-- Required action --
Once the line containing "sit voluptatem accusantium" is located, output it and every line after it through the end of the records, exactly as written and nothing else.

··· Material provided ···

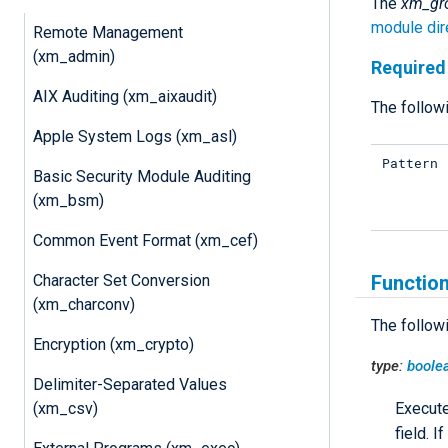
The
xm_gr
module dir
Remote Management
(xm_admin)
Required 
AIX Auditing (xm_aixaudit)
The followi
Apple System Logs (xm_asl)
Pattern
Basic Security Module Auditing
(xm_bsm)
Common Event Format (xm_cef)
Character Set Conversion
Functio
(xm_charconv)
The follow
Encryption (xm_crypto)
type:
boole
Delimiter-Separated Values
(xm_csv)
Execut
field. 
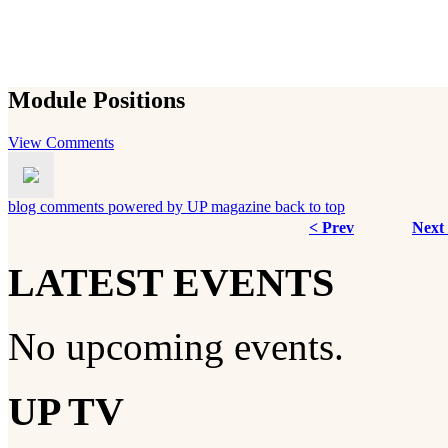
Module Positions
View Comments
blog comments powered by
UP magazine
back to top
< Prev
Next
LATEST EVENTS
No upcoming events.
UP TV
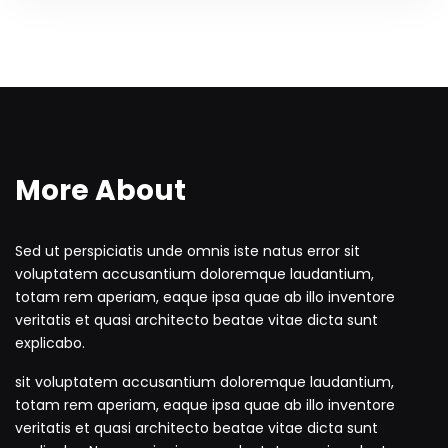
More About
Sed ut perspiciatis unde omnis iste natus error sit
voluptatem accusantium doloremque laudantium,
totam rem aperiam, eaque ipsa quae ab illo inventore
veritatis et quasi architecto beatae vitae dicta sunt
explicabo.
sit voluptatem accusantium doloremque laudantium,
totam rem aperiam, eaque ipsa quae ab illo inventore
veritatis et quasi architecto beatae vitae dicta sunt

···

-- Response for this exercise --
sit voluptatem accusantium doloremque laudantium,
totam rem aperiam, eaque ipsa quae ab illo inventore
veritatis et quasi architecto beatae vitae dicta sunt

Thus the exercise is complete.